Queues
------

- preserves order - FIFO
- queue of people in front of a ticker place

**Operations:**

stack: push and pop, peek

queue:
- enqueue / pushfront
- dequeue / popfront / removefront
- front
    - can't be done efficiently with just enqueue and dequeue
- note: dequeue != deque.
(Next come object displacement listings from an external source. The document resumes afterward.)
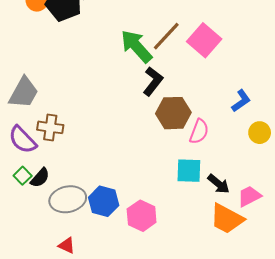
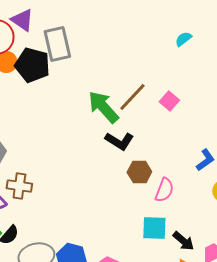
pink square: (204, 40) -> (169, 101), size x0.6
black L-shape: (153, 81) -> (119, 141), turned 84
brown hexagon: (173, 113) -> (139, 172), size x0.7

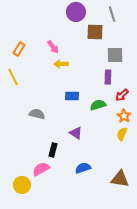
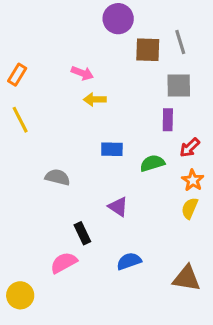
gray line: (112, 14) -> (180, 42), moved
pink arrow: (53, 47) -> (82, 73), turned -32
orange rectangle: (19, 49) -> (17, 75), moved
black rectangle: (53, 150) -> (82, 233), turned -40
yellow circle: (22, 185) -> (20, 295), moved

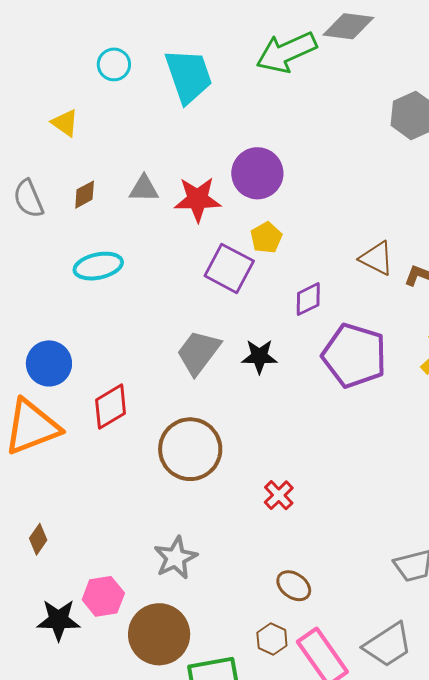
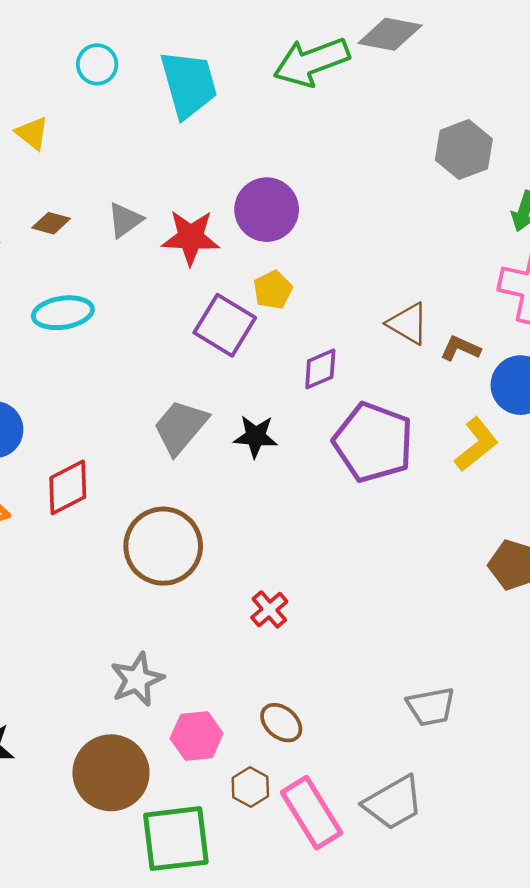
gray triangle: (144, 189) -> (125, 220), turned -40
brown diamond: (85, 195) -> (51, 223), turned 40
pink hexagon: (103, 596) -> (197, 736), moved

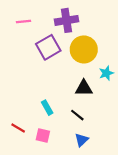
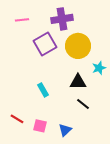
cyan rectangle: (47, 108) -> (43, 90), moved
black line: (77, 115) -> (83, 104), moved
blue triangle: (82, 140) -> (65, 130), moved

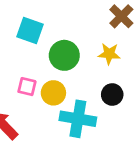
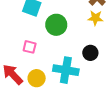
yellow star: (109, 54) -> (95, 18), moved
yellow circle: (53, 93) -> (37, 78), moved

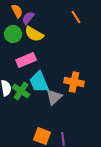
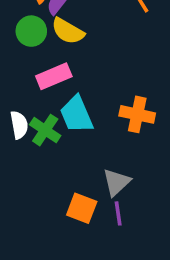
gray triangle: (54, 97) -> (116, 182), moved

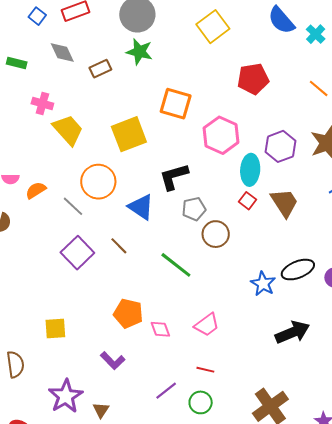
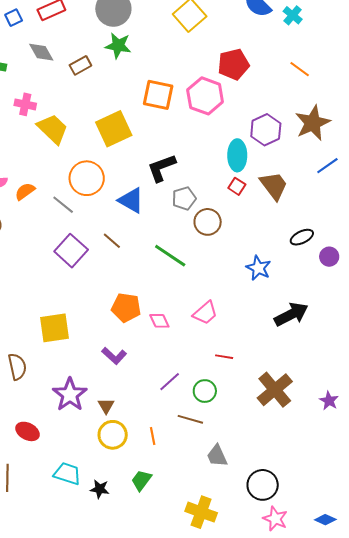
blue square: (37, 16) -> (14, 18), turned 30
pink hexagon: (221, 135) -> (205, 96), moved
black ellipse: (298, 270) -> (302, 237), moved, size x0.7
yellow square: (55, 329) -> (55, 328), size x1.4
red line: (205, 370) -> (224, 357), moved

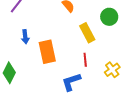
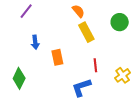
yellow rectangle: (87, 33) -> (86, 32), moved
orange rectangle: (47, 52) -> (57, 57), size x0.7

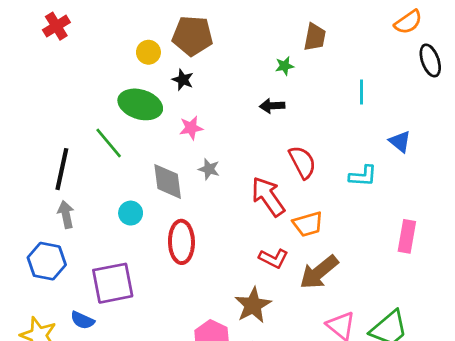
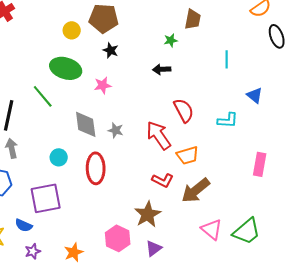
black star: (183, 80) -> (111, 50), moved
gray star: (209, 169) -> (116, 130), moved
cyan circle: (131, 213) -> (59, 157), moved

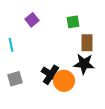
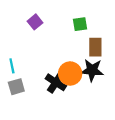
cyan line: (11, 45) -> (12, 66), moved
orange circle: (64, 81) -> (70, 74), moved

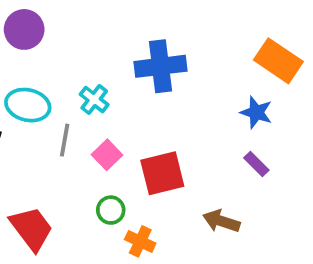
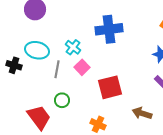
pink square: (107, 155) -> (82, 67), moved
green circle: (111, 210) -> (62, 100), moved

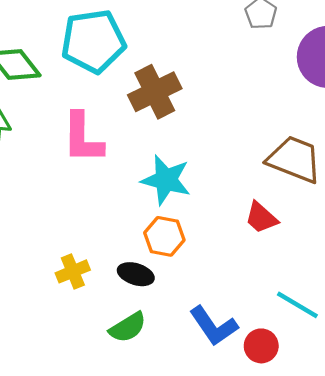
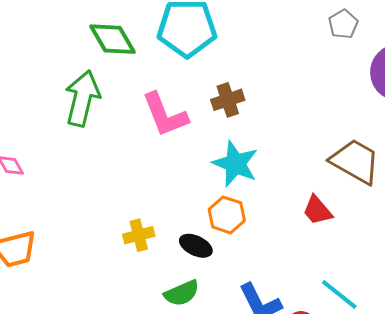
brown cross: (155, 92) -> (228, 100), moved, size x0.7
pink L-shape: (83, 138) -> (165, 115), turned -30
DEQue stands for Double Ended Queue


-- --


Binary Numbers
--------------
> Generate all binary numbers upto $d$ digits.

- Keep 2 queues
- print 0
- Start with [1]
- pop and print
- append both 0 and 1 to it, and append to queue
- how to append to number? $\displaystyle x = 10x + 0, 10x + 1$

```
0
1
10 11
11 100 101
100 101 110 111
...
```

K-ary numbers
-------------
> Given N
> Print first N positive numbers, whose digits are either 1, 2, 3
> 
> output: 1 2 3 11 12 13 21 22 23 31 ...

-- --


Some Tree:
```
1          2           3
11 12 13  21 22 23   31 32 33
```
- BFS: level order traversal: Queue
- DFS: stack 

-- --


Implementations
---------------

**Queue using Array**
- front pointer
- read pointer
- enqueue: insert after rear. increment rear
- dequeue: return front. increment front
- issue: wasted space
    - empty space, but overflow
    - can be fixed by using a circular queue


**Queue using Stacks**
- enqueue: push  $O(1)$
- dequeue: pop all into auxillary. pop and return top of auxillary. push all back again  $O(n)$


What is we want dequeue to be fast, but enqueue can be slow?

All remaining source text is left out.